Top ten best things about liberal religion in 2011, pt. 4

7. This year, for the first time, I feel as though Unitarian Universalism has made some real progress towards figuring out how to be a religion that’s not totally dominated by white folks. (Notice how I’ve qualified that statement: the progress we’re making is towards figuring out how to be less white.)

What progress have we made?

First of all, we’ve begun talking as though racism within Unitarian Universalism means more than just the white folks dominating the few black folks. After a couple of years of having a president of the denomination who is Latino, we’ve finally figured out that there are Unitarian Universalist Latinos, too. We have gotten to a point where we finally seem to understand that our efforts at eradicating racism have to go beyond the binary white/black racial divide.

Secondly, our collective anxiety seems to have gone down somewhat. It used to be that as soon as you started talking about race within a group of Unitarian Universalists, everyone would get so anxious that everyone would freeze up, and the conversation would either end or devolve into ideology and blame games. But this year, I’ve been at several public meeting where white Unitarian Universalists could talk openly about race and racism. (I credit Rev. Mark Morrison-Reed for much of this progress: he has an amazing pastoral ability to get people to talk openly and genuinely about race and racism without freezing up or getting strident.)

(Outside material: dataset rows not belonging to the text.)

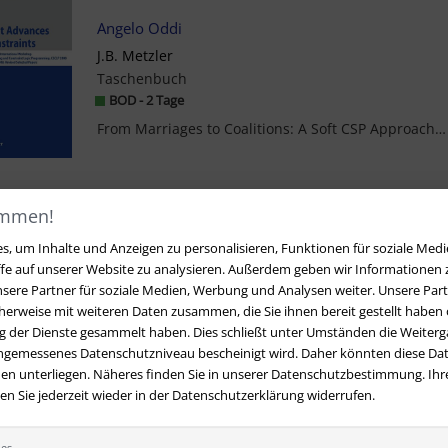
Angelo Oddi
J.B. Metzler
Taschenbuch
BOD - 2 Tage
From Marriages to Coalitions: A Soft CSP Approach.- Solving CSPs with Naming Games.- An Efficient...
ommen!
1
, um Inhalte und Anzeigen zu personalisieren, Funktionen für soziale Medi
ffe auf unserer Website zu analysieren. Außerdem geben wir Informationen
sere Partner für soziale Medien, Werbung und Analysen weiter. Unsere Part
erweise mit weiteren Daten zusammen, die Sie ihnen bereit gestellt haben o
 der Dienste gesammelt haben. Dies schließt unter Umständen die Weiterga
angemessenes Datenschutzniveau bescheinigt wird. Daher könnten diese Dat
en unterliegen. Näheres finden Sie in unserer Datenschutzbestimmung. Ihre
 Sie jederzeit wieder in der Datenschutzerklärung widerrufen.
ies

Those two things may not seem like much, but they represent some progress. And that’s both amazing, and worth celebrating.

Top ten best things about liberal religion in 2011, pt. 3

8. You know how people keep saying that young adults don’t want to go to church any more? You know those surveys that say young adults are drifting away from religion? Maybe that’s true considered across the vast mass of population of the United States, but I’m seeing something else going on. In spite of what the Baby Boomers are saying, I’m seeing twenty-somethings coming to our Unitarian Universalist church and liking it.

However, the twenty-somethings are doing church a little differently than the Baby Boomers and older generations. They don’t necessarily come every single week (though quite a few do). They like to use social media to relate to church, and to each other. Since many of them grew up without much or any religion, they don’t all have the same desperate angst about religion that many older Unitarian Universalists do. They seem a lot more relaxed about religion than older folks.

I admit I’m biased: I really like the current twenty-something generation. Taken as a whole, they’re pleasant, quite interested in exploring religion and spirituality, and very committed to social justice work. I hope they come into our churches and droves and take over.